Publié le jeudi 26 novembre 2015 , mis à jour le mardi 14 mars 2017

Source : http://www.dalloz.fr/

Auteur : Caroline Lantero, Maître de conférences en droit public

Date : AJDA 2015. 2161

« La compétence emblématique du département en matière de prestations d’aide sociale n’est plus à rappeler. Au titre des prestations offertes, le bénéfice de l’aide sociale à l’enfance (ASE), compétence exclusive du département depuis 1986, s’étend aux mineurs étrangers. De manière générale, la compétence géographique du département est déterminée par le domicile de secours du bénéficiaire, ou, à défaut, par le lieu de résidence, et, s’agissant plus particulièrement des mineurs isolés étrangers (MIE), il revient à la collectivité départementale de prendre en charge les dépenses d’entretien, d’éducation et de conduite des mineurs confiés par l’autorité judiciaire (CASF, art. L. 228-3). Seules les dépenses résultant des prestations offertes aux mineurs accueillis sur le territoire national à la suite d’une décision gouvernementale sont, en définitive, prises en charge par l’Etat, qui doit rembourser le département (CASF, art.

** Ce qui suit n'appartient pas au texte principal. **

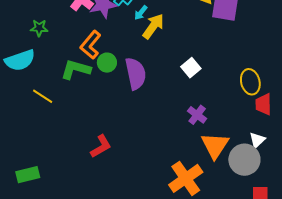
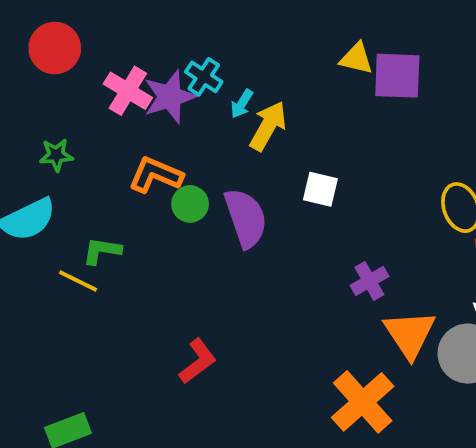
orange L-shape: (91, 45) -> (156, 175), turned 80
white square: (191, 68) -> (320, 189), moved, turned -30
green L-shape: (76, 69) -> (102, 251), moved, size x0.7
purple cross: (197, 115) -> (369, 281), turned 30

L. 228-5).

En l’espèce, le département de la Seine-Saint-Denis se plaignait d’une augmentation considérable de la charge des MIE de 2008 à 2011 et déplorait plus de 1 000 entrées en 2011. Se prévalant d’un préjudice estimé à 35 millions d’euros, il a recherché la responsabilité de l’Etat. Devant le tribunal administratif de Montreuil comme devant la cour administrative d’appel (CAA) de Versailles, le département a soulevé plusieurs moyens fondés à la fois sur la responsabilité pour faute et sur la responsabilité sans faute de l’Etat.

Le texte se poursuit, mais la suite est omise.